▸ Assignment
Beginning at the line that contains "13. Двутавр" and finishing at the line that contains "planšetdatorā), un saglabātas Jūsu tīmek", output the data below exactly. Include both end lines and no pictures.

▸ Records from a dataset
__________

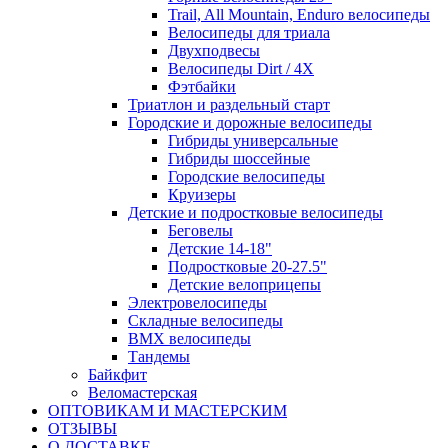
Trail, All Mountain, Enduro велосипеды
Велосипеды для триала
Двухподвесы
Велосипеды Dirt / 4X
Фэтбайки
Триатлон и раздельный старт
Городские и дорожные велосипеды
Гибриды универсальные
Гибриды шоссейные
Городские велосипеды
Круизеры
Детские и подростковые велосипеды
Беговелы
Детские 14-18"
Подростковые 20-27.5"
Детские велоприцепы
Электровелосипеды
Складные велосипеды
BMX велосипеды
Тандемы
Байкфит
Веломастерская
ОПТОВИКАМ И МАСТЕРСКИМ
ОТЗЫВЫ
О ДОСТАВКЕ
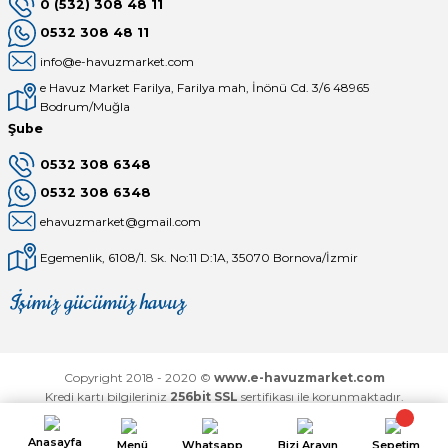
0 (532) 308 48 11
0532 308 48 11
info@e-havuzmarket.com
e Havuz Market Farilya, Farilya mah, İnönü Cd. 3/6 48965
Bodrum/Muğla
Şube
0532 308 6348
0532 308 6348
ehavuzmarket@gmail.com
Egemenlik, 6108/1. Sk. No:11 D:1A, 35070 Bornova/İzmir
İşimiz gücümüz havuz
Mağaza
Depomuz
Copyright 2018 - 2020 ©
www.e-havuzmarket.com
Kredi kartı bilgileriniz
256bit SSL
sertifikası ile korunmaktadır.
Anasayfa
Menü
Whatsapp
Bizi Arayın
Sepetim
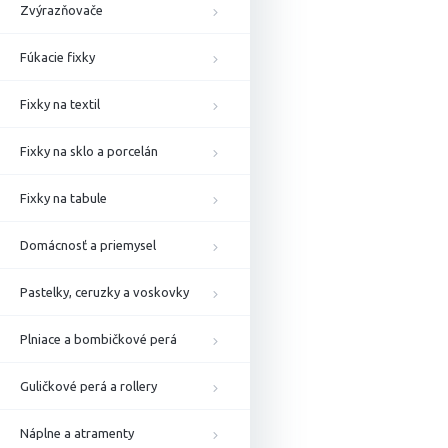
Zvýrazňovače
Fúkacie fixky
Fixky na textil
Fixky na sklo a porcelán
Fixky na tabule
Domácnosť a priemysel
Pastelky, ceruzky a voskovky
Plniace a bombičkové perá
Guličkové perá a rollery
Náplne a atramenty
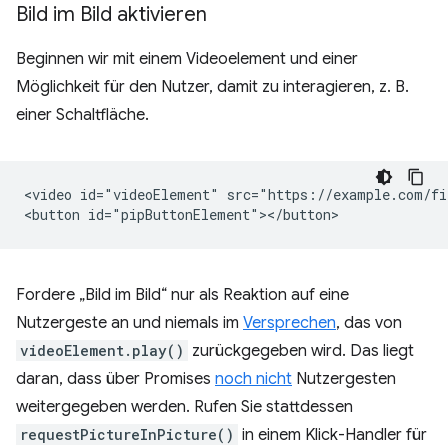
Bild im Bild aktivieren
Beginnen wir mit einem Videoelement und einer
Möglichkeit für den Nutzer, damit zu interagieren, z. B.
einer Schaltfläche.
<video id="videoElement" src="https://example.com/fi
Fordere „Bild im Bild“ nur als Reaktion auf eine
Nutzergeste an und niemals im
Versprechen
, das von
videoElement.play()
zurückgegeben wird. Das liegt
daran, dass über Promises
noch nicht
Nutzergesten
weitergegeben werden. Rufen Sie stattdessen
requestPictureInPicture()
in einem Klick-Handler für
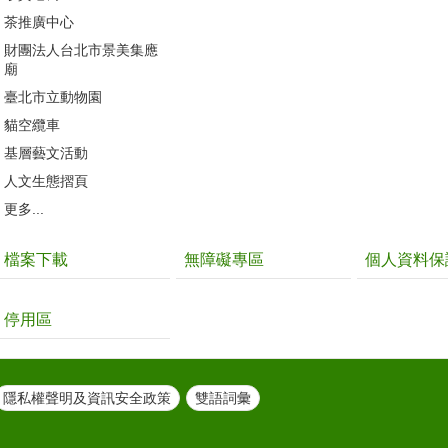
茶推廣中心
財團法人台北市景美集應
廟
臺北市立動物園
貓空纜車
基層藝文活動
人文生態摺頁
更多...
檔案下載
無障礙專區
個人資料保
停用區
隱私權聲明及資訊安全政策
雙語詞彙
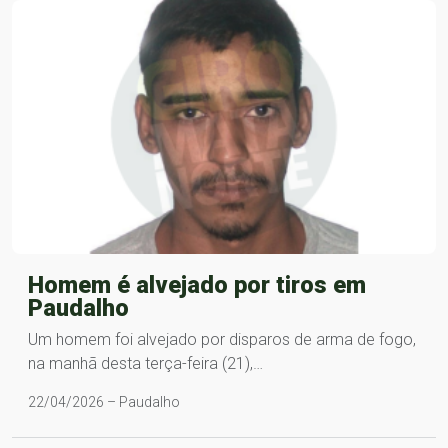
Homem é alvejado por tiros em
Paudalho
Um homem foi alvejado por disparos de arma de fogo,
na manhã desta terça-feira (21),…
22/04/2026 – Paudalho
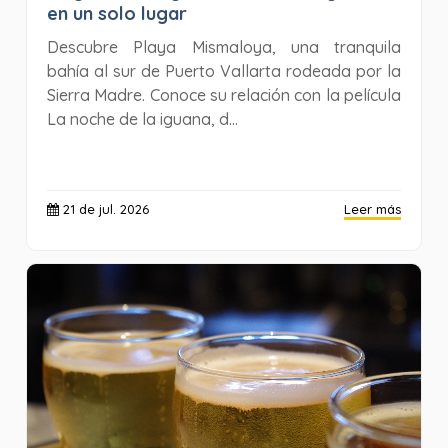
en un solo lugar
Descubre Playa Mismaloya, una tranquila
bahía al sur de Puerto Vallarta rodeada por la
Sierra Madre. Conoce su relación con la película
La noche de la iguana, d...
21 de jul. 2026
Leer más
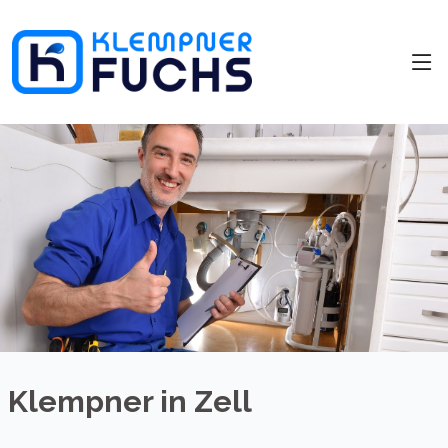
Klempner in Zell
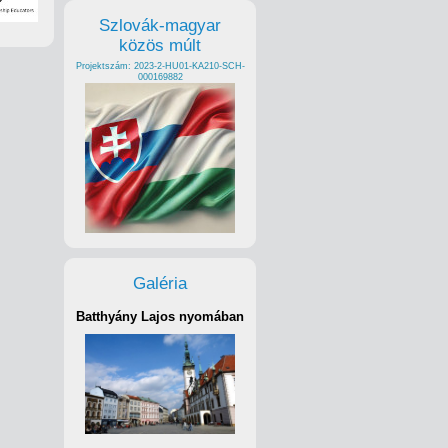
Szlovák-magyar
közös múlt
Projektszám: 2023-2-HU01-KA210-SCH-
000169882
Galéria
Batthyány Lajos nyomában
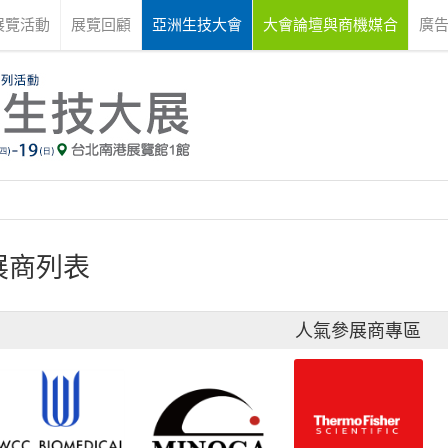
展覽活動
展覽回顧
亞洲生技大會
大會論壇與商機媒合
廣
展商列表
人氣參展商專區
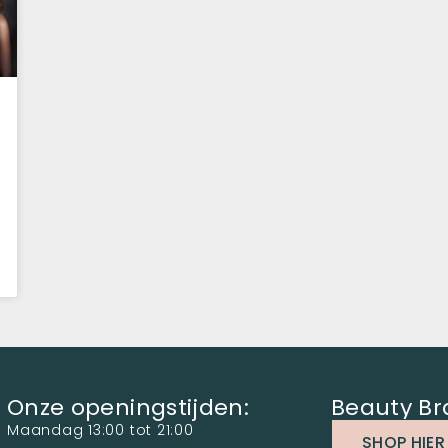
Onze openingstijden:
Beauty Br
Maandag 13:00 tot 21:00
SHOP HIER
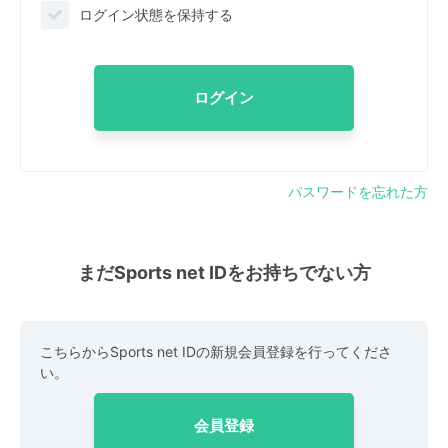
ログイン状態を保持する
ログイン
パスワードを忘れた方
まだSports net IDをお持ちでない方
こちらからSports net IDの新規会員登録を行ってくださ
い。
会員登録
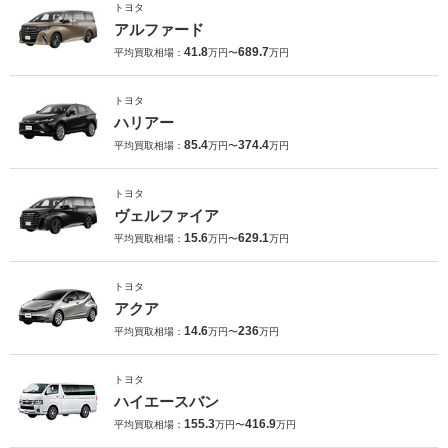
トヨタ
アルファード
41.8
689.7
平均買取相場：
万円〜
万円
トヨタ
ハリアー
85.4
374.4
平均買取相場：
万円〜
万円
トヨタ
ヴェルファイア
15.6
629.1
平均買取相場：
万円〜
万円
トヨタ
アクア
14.6
236
平均買取相場：
万円〜
万円
トヨタ
ハイエースバン
155.3
416.9
平均買取相場：
万円〜
万円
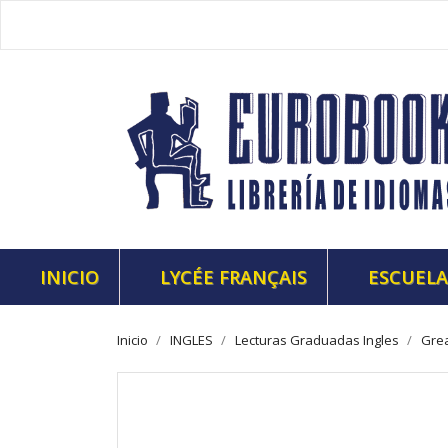
INICIO
LYCÉE FRANÇAIS
ESCUELA
Inicio
INGLES
Lecturas Graduadas Ingles
Grea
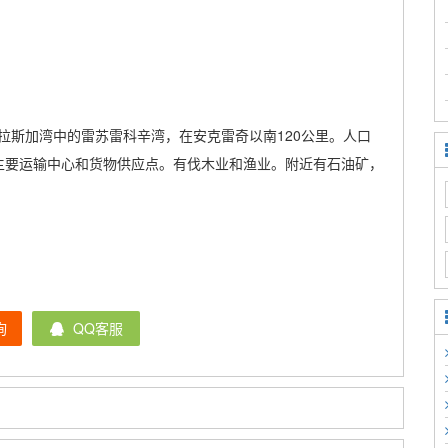
拉斯加湾中的雷苏雷科辛湾，在安克雷奇以南120公里。人口
内地主要运输中心和货物供应点。有伐木业和渔业。附近有石油矿，
询
QQ客服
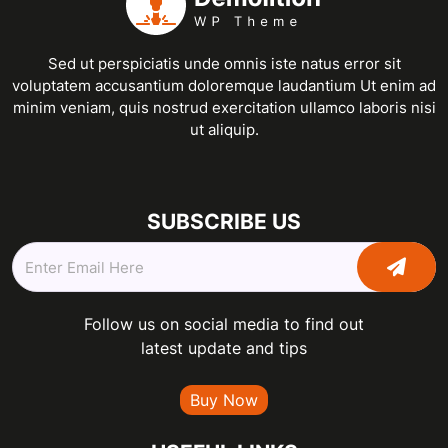
Sed ut perspiciatis unde omnis iste natus error sit
voluptatem accusantium doloremque laudantium Ut enim ad
minim veniam, quis nostrud exercitation ullamco laboris nisi
ut aliquip.
SUBSCRIBE US
Follow us on social media to find out
latest update and tips
Buy Now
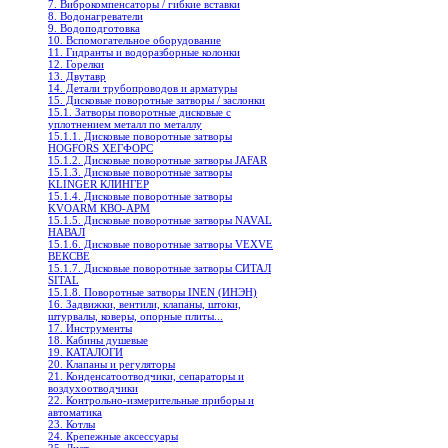
7. Виброкомпенсаторы / гибкие вставки
8. Водонагреватели
9. Водоподготовка
10. Вспомогательное оборудование
11. Гидранты и водоразборные колонки
12. Горелки
13. Двутавр
14. Детали трубопроводов и арматуры
15. Дисковые поворотные затворы / заслонки
15.1. Затворы поворотные дисковые с
уплотнением металл по металлу
15.1.1. Дисковые поворотные затворы
HOGFORS ХЕГФОРС
15.1.2. Дисковые поворотные затворы JAFAR
15.1.3. Дисковые поворотные затворы
KLINGER КЛИНГЕР
15.1.4. Дисковые поворотные затворы
KVOARM КВО-АРМ
15.1.5. Дисковые поворотные затворы NAVAL
НАВАЛ
15.1.6. Дисковые поворотные затворы VEXVE
ВЕКСВЕ
15.1.7. Дисковые поворотные затворы СИТАЛ
SITAL
15.1.8. Поворотные затворы INEN (ИНЭН)
16. Задвижки, вентили, клапаны, штоки,
штурвалы, коверы, опорные плиты...
17. Инструменты
18. Кабины душевые
19. КАТАЛОГИ
20. Клапаны и регуляторы
21. Конденсатоотводчики, сепараторы и
воздухоотводчики
22. Контрольно-измерительные приборы и
автоматика
23. Котлы
24. Крепежные аксессуары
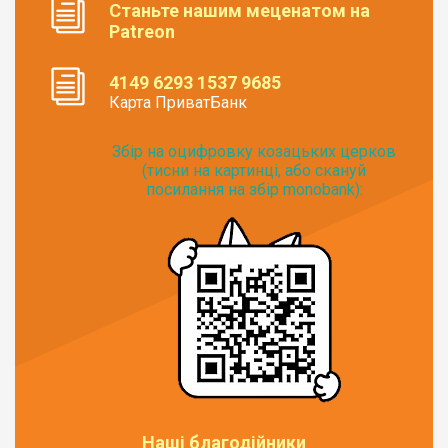
Станьте нашим меценатом на
Patreon
4149 6293 1537 9685
Карта ПриватБанк
Збір на оцифровку козацьких церков
(тисни на картинці, або скануй
посилання на збір monobank):
Наші благодійники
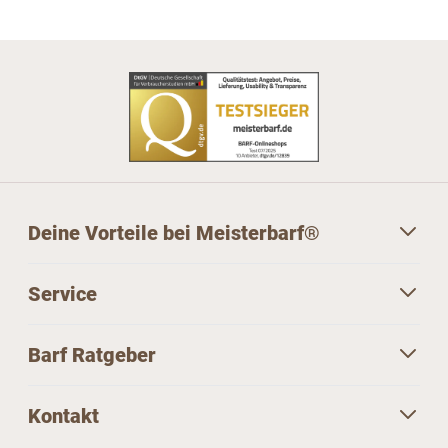
Deine Vorteile bei Meisterbarf®
Service
Barf Ratgeber
Kontakt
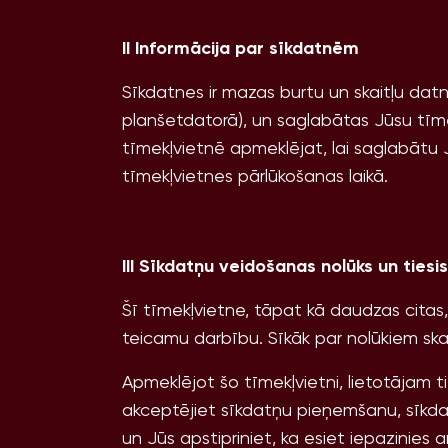
II Informācija par sīkdatnēm
Sīkdatnes ir mazas burtu un skaitļu datn
planšetdatorā), un saglabātas Jūsu tīmek
tīmekļvietnē apmeklējat, lai saglabātu J
tīmekļvietnes pārlūkošanas laikā.
III Sīkdatņu veidošanas nolūks un ties
Šī tīmekļvietne, tāpat kā daudzas citas,
teicamu darbību. Sīkāk par nolūkiem skat
Apmeklējot šo tīmekļvietni, lietotājam t
akceptējiet sīkdatņu pieņemšanu, sīkdat
un Jūs apstipriniet, ka esiet iepazinies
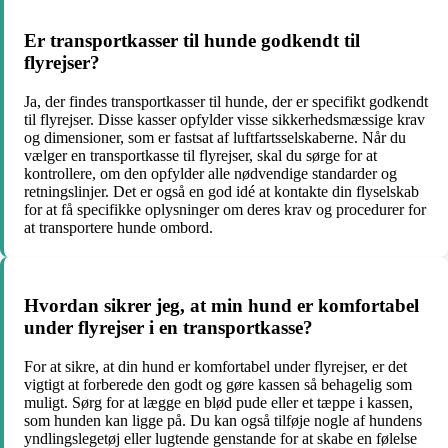
Er transportkasser til hunde godkendt til
flyrejser?
Ja, der findes transportkasser til hunde, der er specifikt godkendt
til flyrejser. Disse kasser opfylder visse sikkerhedsmæssige krav
og dimensioner, som er fastsat af luftfartsselskaberne. Når du
vælger en transportkasse til flyrejser, skal du sørge for at
kontrollere, om den opfylder alle nødvendige standarder og
retningslinjer. Det er også en god idé at kontakte din flyselskab
for at få specifikke oplysninger om deres krav og procedurer for
at transportere hunde ombord.
Hvordan sikrer jeg, at min hund er komfortabel
under flyrejser i en transportkasse?
For at sikre, at din hund er komfortabel under flyrejser, er det
vigtigt at forberede den godt og gøre kassen så behagelig som
muligt. Sørg for at lægge en blød pude eller et tæppe i kassen,
som hunden kan ligge på. Du kan også tilføje nogle af hundens
yndlingslegetøj eller lugtende genstande for at skabe en følelse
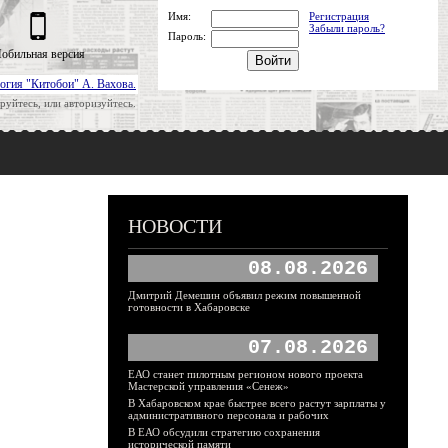
Имя:
Регистрация
Забыли пароль?
Пароль:
обильная версия
огия "Китобои" А. Вахова.
руйтесь, или авторизуйтесь.
НОВОСТИ
08.08.2026
Дмитрий Демешин объявил режим повышенной
готовности в Хабаровске
07.08.2026
ЕАО станет пилотным регионом нового проекта
Мастерской управления «Сенеж»
В Хабаровском крае быстрее всего растут зарплаты у
административного персонала и рабочих
В ЕАО обсудили стратегию сохранения
исторической памяти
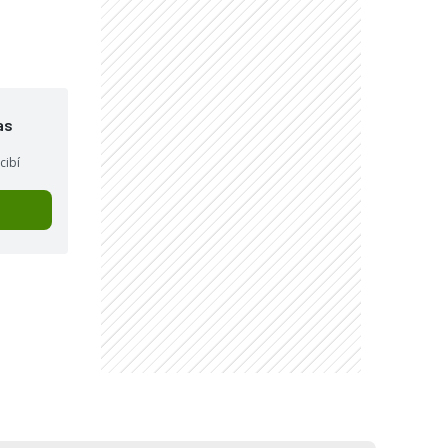
as
cibí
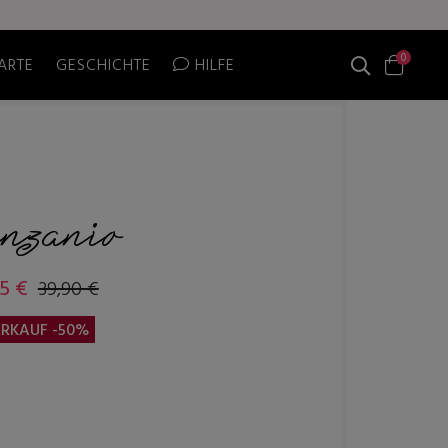
0
ARTE
GESCHICHTE
HILFE
enzanio
5 €
39,90 €
RKAUF -50%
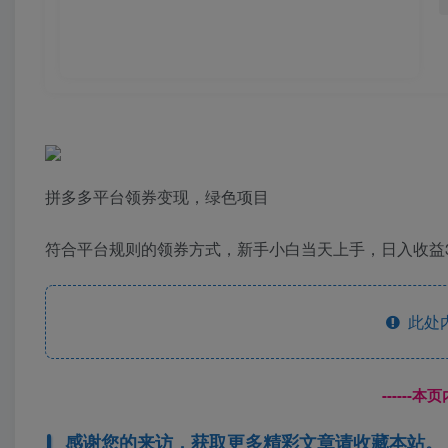
拼多多平台领券变现，绿色项目
符合平台规则的领券方式，新手小白当天上手，日入收益3
此处
------
感谢您的来访，获取更多精彩文章请收藏本站。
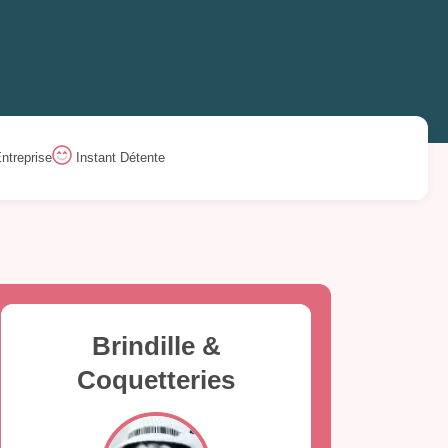
ntreprise
Instant Détente
Brindille &
Coquetteries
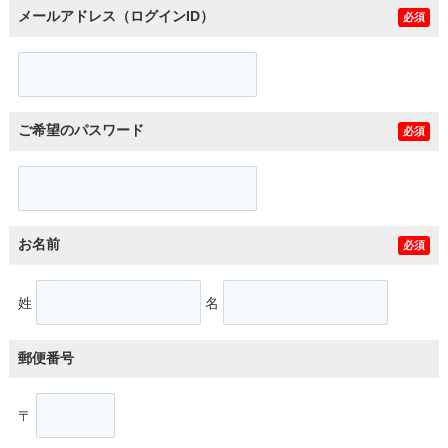
メールアドレス（ログインID）
必須
ご希望のパスワード
必須
お名前
必須
姓
名
郵便番号
〒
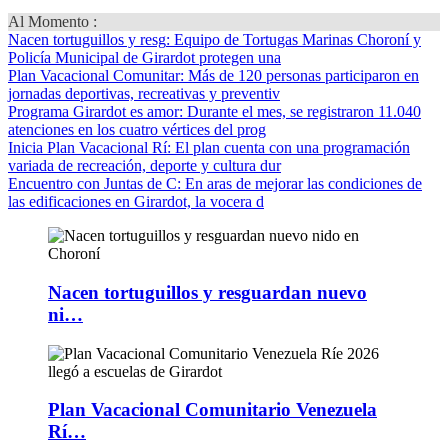
Al Momento :
Nacen tortuguillos y resg
: Equipo de Tortugas Marinas Choroní y
Policía Municipal de Girardot protegen una
Plan Vacacional Comunitar
: Más de 120 personas participaron en
jornadas deportivas, recreativas y preventiv
Programa Girardot es amor
: Durante el mes, se registraron 11.040
atenciones en los cuatro vértices del prog
Inicia Plan Vacacional Rí
: El plan cuenta con una programación
variada de recreación, deporte y cultura dur
Encuentro con Juntas de C
: En aras de mejorar las condiciones de
las edificaciones en Girardot, la vocera d
Nacen tortuguillos y resguardan nuevo
ni…
Plan Vacacional Comunitario Venezuela
Rí…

__________

▸ Written response
13. Двутавр
14. Детали трубопроводов и арматуры
15. Дисковые поворотные затворы / заслонки
15.1. Затворы поворотные дисковые с
уплотнением металл по металлу
15.1.1. Дисковые поворотные затворы
HOGFORS ХЕГФОРС
15.1.2. Дисковые поворотные затворы JAFAR
15.1.3. Дисковые поворотные затворы
KLINGER КЛИНГЕР
15.1.4. Дисковые поворотные затворы
KVOARM КВО-АРМ
15.1.5. Дисковые поворотные затворы NAVAL
НАВАЛ
15.1.6. Дисковые поворотные затворы VEXVE
ВЕКСВЕ
15.1.7. Дисковые поворотные затворы СИТАЛ
SITAL
15.1.8. Поворотные затворы INEN (ИНЭН)
16. Задвижки, вентили, клапаны, штоки,
штурвалы, коверы, опорные плиты...
17. Инструменты
18. Кабины душевые
19. КАТАЛОГИ
20. Клапаны и регуляторы
21. Конденсатоотводчики, сепараторы и
воздухоотводчики
22. Контрольно-измерительные приборы и
автоматика
23. Котлы
24. Крепежные аксессуары
Станьте нашим меценатом на
Patreon
4149 6293 1537 9685
Карта ПриватБанк
Збір на оцифровку козацьких церков
(тисни на картинці, або скануй
посилання на збір monobank):
Наші благодійники
Deine Vorteile bei Meisterbarf®
Service
Barf Ratgeber
Kontakt
II Informācija par sīkdatnēm
Sīkdatnes ir mazas burtu un skaitļu datn
planšetdatorā), un saglabātas Jūsu tīmek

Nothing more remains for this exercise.